Tammy Ma leads the DOE's Inertial Fusion Energy Institutional Initiative, which is designed to explore its possible use for electricity generation. She estimated that simply switching to current laser technology would immediately knock 20 percent off the energy use. She also mentioned that these lasers could fire far more regularly than the existing hardware at the National Ignition Facility.

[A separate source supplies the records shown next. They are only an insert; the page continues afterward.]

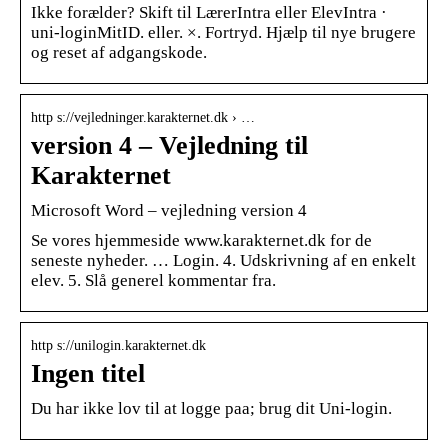
Ikke forælder? Skift til LærerIntra eller ElevIntra ·
uni-loginMitID. eller. ×. Fortryd. Hjælp til nye brugere
og reset af adgangskode.
http s://vejledninger.karakternet.dk › …
version 4 – Vejledning til
Karakternet
Microsoft Word – vejledning version 4
Se vores hjemmeside www.karakternet.dk for de
seneste nyheder. … Login. 4. Udskrivning af en enkelt
elev. 5. Slå generel kommentar fra.
http s://unilogin.karakternet.dk
Ingen titel
Du har ikke lov til at logge paa; brug dit Uni-login.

Which gets into all the other problems that laser-driven fusion faces. Kim Budil, director of Lawrence Livermore National Lab, mentioned the other barriers. "This is one igniting capsule one time," Budil said. "To realize commercial fusion energy, you have to do many things; you have to be able to produce many, many fusion ignition events per minute. And you have to have a robust system of drivers to enable that." Drivers like consistent manufacturing of the targets, hardware that can survive repeated neutron exposures, and so on.

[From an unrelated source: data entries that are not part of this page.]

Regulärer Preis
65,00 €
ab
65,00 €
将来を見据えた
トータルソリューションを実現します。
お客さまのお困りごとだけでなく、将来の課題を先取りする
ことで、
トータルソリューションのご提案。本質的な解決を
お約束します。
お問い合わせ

So, while laser-driven fusion may have reached major energy milestones, there's a huge list of unsolved problems that stand between it and commercialization. By contrast, magnetic confinement in tokamaks, an alternative approach, is thought to mostly face issues of scale and magnetic field strength and to be much closer to commercialization, accordingly.

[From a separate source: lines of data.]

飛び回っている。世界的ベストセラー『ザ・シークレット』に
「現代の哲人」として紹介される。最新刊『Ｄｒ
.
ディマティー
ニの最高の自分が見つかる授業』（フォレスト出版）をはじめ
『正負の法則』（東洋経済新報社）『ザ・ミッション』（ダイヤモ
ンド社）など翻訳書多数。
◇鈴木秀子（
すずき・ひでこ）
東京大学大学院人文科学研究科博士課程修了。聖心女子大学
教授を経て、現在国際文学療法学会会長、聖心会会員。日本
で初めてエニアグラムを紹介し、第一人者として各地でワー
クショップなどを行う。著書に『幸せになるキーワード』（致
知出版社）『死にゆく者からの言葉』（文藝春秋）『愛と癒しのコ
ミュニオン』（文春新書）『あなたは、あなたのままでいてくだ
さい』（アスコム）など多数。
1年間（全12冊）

"There's a lot of commonalities between the two where we can learn from each other," Ma said optimistically. "There's burning plasma physics, material science, reactor engineering, and we're very supportive of each other in this community. A win for either inertial or magnetic confinement is a win for all of us." But another speaker noted that magnetic confinement works at much lower densities than laser-driven fusion, so not all of the physics would apply.
But Ma also suggested that, for laser-driven fusion to thrive, it may need to break away from its past in weapons testing. "Where we are right now is at a divergent point," she said. "We've been very lucky to be able to leverage the work that the National Nuclear Security Administration has done for inertial confinement fusion. But if we want to get serious about [using it for energy production], we need to figure out what an integrated system looks like... and what we need for a power plant. It has to be simple, it has to be high volume, it needs to be robust." None of those things had been required for the weapons work.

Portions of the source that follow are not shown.